The FSB Seeks Expanded Data Retention Rules for Online Platforms
The Federal Security Service, known as the FSB, is pursuing fresh requirements that would compel Internet companies to retain data about payments and the geographic origins of their users. This development, reported by Interfax, is viewed as a move to tighten oversight in the digital space. The plan targets services registered with the organizers of information dissemination, signaling a broad approach that could extend beyond traditional data retention rules. Specifically, the FSB intends to amend existing regulations by adding clauses that mandate storing location data and information about payment instruments used by users. Officials describe these proposed changes as part of an effort to standardize how online platforms handle sensitive operational data and to ensure easier access for law enforcement when necessary [Interfax].
Officials argue that the absence of a binding legal obligation to retain and disclose such information creates ambiguous enforcement practices and can undermine investigative effectiveness. The government’s position, expressed through the press service, is that clearer rules would enable authorities to respond more rapidly to potential security threats and to investigate incidents with greater precision. In this context, the proposal is framed as a move toward greater transparency and consistency in how data is processed and retained for security purposes [State media briefings].
In related developments, authorities noted changes to how biometric data is handled within the Unified Biometric System. Citizens will eventually be able to submit and withdraw consents for the processing of their biometric information and to view details of those consents in their personal accounts on the State Services portal. This aspect of the plan highlights a broader push toward user-controlled visibility and management of biometric data, aligning with ongoing reforms intended to harmonize personal data practices across government services [State Services portal announcements].
Historically, Roskomnadzor has emphasized responsibility for ensuring that platforms comply with local legal requirements regarding content. In a notable development related to platform governance, the authorities have reiterated that failure to delete prohibited information can attract accountability for service providers. The evolving regulatory framework reflects a broader strategy to regulate information dissemination online while balancing public safety concerns with individual rights and the operational needs of security agencies [Roskomnadzor guidance].

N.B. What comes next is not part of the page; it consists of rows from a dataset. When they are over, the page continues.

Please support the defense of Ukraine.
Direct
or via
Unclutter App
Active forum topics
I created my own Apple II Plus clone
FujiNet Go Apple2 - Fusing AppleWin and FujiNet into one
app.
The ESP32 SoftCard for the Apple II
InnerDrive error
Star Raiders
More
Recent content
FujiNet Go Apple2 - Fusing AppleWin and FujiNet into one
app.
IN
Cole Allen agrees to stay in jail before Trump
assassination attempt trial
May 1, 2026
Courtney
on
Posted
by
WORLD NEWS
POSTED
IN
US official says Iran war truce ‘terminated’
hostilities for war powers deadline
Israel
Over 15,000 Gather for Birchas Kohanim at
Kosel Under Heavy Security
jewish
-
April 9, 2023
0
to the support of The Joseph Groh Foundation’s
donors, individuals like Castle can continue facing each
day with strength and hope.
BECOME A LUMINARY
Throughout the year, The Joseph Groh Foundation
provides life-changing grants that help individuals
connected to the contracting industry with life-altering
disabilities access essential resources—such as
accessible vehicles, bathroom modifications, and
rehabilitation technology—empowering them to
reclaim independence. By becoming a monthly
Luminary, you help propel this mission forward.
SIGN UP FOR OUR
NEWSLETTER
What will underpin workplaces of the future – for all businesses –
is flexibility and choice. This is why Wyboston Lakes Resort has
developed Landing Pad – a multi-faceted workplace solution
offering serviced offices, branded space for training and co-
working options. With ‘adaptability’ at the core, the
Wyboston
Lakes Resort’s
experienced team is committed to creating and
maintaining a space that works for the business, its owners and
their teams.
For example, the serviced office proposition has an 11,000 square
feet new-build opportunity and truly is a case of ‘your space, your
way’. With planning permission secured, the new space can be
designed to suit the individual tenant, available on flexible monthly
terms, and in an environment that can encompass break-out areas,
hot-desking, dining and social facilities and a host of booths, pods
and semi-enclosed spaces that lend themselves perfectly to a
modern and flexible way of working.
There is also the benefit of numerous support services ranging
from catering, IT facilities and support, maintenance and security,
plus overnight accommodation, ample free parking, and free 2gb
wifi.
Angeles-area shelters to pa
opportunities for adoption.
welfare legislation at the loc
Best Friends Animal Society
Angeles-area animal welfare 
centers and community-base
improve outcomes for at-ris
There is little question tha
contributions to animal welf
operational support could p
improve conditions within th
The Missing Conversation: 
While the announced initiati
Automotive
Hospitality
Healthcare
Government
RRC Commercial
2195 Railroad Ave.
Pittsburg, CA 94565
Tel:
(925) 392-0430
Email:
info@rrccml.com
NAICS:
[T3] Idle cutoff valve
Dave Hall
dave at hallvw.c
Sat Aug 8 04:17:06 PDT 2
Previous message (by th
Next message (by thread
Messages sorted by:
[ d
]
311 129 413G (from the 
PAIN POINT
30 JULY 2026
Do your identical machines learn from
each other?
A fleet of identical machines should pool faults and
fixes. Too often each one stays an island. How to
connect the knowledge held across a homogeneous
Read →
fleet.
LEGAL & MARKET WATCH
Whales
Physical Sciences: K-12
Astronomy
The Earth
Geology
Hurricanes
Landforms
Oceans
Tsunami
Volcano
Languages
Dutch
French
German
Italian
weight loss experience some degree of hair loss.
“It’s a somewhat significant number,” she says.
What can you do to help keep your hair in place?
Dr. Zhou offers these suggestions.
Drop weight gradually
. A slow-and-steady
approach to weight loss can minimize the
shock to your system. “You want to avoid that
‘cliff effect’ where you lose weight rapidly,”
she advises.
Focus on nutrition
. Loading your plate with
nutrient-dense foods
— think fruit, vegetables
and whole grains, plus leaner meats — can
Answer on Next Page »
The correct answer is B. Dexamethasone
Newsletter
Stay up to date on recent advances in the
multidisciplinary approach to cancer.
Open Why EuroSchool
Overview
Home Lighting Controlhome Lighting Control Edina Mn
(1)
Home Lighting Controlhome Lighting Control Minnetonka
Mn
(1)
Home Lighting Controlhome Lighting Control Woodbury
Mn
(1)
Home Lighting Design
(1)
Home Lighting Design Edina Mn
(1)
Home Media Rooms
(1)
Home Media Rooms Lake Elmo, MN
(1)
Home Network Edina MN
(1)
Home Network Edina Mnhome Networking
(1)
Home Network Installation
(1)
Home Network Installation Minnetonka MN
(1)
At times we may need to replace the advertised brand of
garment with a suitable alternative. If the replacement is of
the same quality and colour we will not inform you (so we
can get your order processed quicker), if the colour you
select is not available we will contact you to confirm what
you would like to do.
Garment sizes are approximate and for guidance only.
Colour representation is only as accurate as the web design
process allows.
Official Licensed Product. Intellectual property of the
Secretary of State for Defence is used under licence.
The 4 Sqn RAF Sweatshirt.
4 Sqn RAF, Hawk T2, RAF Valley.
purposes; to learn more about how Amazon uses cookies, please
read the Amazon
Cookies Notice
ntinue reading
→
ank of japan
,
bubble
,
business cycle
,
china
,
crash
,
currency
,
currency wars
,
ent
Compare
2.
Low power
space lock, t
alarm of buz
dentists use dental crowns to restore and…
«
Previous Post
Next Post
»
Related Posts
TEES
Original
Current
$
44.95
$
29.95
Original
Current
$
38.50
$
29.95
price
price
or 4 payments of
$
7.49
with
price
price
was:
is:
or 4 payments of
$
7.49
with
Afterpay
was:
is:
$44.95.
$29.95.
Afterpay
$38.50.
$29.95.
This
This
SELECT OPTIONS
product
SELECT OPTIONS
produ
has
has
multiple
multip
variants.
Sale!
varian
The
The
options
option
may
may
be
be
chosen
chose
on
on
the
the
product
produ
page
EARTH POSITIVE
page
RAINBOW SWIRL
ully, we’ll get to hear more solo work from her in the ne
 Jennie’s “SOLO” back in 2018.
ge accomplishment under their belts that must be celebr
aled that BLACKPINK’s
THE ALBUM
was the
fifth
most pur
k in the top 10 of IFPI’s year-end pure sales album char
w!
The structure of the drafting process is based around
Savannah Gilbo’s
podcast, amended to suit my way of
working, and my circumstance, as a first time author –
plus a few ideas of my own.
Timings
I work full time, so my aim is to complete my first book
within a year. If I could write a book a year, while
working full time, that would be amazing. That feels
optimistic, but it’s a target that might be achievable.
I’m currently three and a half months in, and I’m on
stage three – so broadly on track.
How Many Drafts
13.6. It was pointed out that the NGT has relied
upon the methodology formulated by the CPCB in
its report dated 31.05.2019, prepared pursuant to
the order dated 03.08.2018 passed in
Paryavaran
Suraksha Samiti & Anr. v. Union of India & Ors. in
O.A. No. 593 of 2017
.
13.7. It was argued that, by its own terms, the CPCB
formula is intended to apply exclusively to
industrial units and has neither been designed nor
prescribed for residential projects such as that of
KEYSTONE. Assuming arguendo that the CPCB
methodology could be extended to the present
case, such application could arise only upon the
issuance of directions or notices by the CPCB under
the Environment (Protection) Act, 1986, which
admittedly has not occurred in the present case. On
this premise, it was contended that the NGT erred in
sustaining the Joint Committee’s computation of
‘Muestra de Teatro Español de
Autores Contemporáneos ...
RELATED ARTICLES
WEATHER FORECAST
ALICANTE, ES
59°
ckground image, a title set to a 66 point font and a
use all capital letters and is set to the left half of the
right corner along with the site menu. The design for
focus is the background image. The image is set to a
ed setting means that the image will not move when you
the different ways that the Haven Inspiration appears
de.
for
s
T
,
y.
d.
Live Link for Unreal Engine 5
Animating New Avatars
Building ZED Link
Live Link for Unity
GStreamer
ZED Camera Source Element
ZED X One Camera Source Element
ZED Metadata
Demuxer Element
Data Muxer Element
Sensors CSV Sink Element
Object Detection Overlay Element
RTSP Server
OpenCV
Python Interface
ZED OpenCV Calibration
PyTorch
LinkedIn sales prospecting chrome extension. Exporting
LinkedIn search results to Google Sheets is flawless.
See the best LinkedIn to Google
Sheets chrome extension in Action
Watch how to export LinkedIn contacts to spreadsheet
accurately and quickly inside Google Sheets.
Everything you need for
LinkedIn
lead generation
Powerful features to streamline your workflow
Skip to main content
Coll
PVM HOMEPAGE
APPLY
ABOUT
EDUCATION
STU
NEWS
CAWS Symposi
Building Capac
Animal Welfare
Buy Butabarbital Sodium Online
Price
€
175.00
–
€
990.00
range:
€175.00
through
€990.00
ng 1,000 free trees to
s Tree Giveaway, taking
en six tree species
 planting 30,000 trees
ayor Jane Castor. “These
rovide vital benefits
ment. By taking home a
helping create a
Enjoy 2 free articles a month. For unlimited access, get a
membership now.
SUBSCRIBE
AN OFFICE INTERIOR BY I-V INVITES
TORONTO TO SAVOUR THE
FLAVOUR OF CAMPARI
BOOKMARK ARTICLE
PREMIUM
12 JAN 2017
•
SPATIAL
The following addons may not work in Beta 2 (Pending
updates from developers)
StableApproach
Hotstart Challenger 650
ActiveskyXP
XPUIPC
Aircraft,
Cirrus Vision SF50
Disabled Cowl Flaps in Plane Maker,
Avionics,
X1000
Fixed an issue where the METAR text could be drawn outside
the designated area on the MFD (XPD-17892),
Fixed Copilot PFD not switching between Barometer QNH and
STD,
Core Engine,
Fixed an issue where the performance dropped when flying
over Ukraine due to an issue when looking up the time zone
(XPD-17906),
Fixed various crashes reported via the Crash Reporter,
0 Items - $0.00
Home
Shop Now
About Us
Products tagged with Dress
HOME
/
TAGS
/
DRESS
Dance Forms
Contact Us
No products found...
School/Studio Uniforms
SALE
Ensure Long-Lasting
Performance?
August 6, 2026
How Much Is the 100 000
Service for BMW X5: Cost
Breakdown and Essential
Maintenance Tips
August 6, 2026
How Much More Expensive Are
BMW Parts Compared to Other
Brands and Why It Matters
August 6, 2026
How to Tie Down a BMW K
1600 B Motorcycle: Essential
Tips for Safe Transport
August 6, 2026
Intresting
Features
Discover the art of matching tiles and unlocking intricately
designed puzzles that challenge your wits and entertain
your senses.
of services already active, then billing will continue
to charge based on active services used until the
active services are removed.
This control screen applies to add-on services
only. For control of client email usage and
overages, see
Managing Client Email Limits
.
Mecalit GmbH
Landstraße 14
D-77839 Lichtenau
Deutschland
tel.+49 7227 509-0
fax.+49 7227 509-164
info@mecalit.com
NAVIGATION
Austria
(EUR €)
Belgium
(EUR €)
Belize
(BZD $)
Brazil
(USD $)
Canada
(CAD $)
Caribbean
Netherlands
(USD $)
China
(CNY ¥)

Analysts observing the regulatory trajectory note that the evolving rules aim to create clearer expectations for platforms and to reduce loopholes that may impede rapid law enforcement action. The emphasis on geographic data, payment instrument details, and biometric consent marks a new layer in the ongoing dialogue about data sovereignty, user privacy, and the responsibilities of global internet services operating under jurisdictional laws. As the debate continues, stakeholders from technology, civil society, and government are closely watching how these measures will be implemented, enforced, and validated across different service categories and user demographics [expert commentary and official briefings].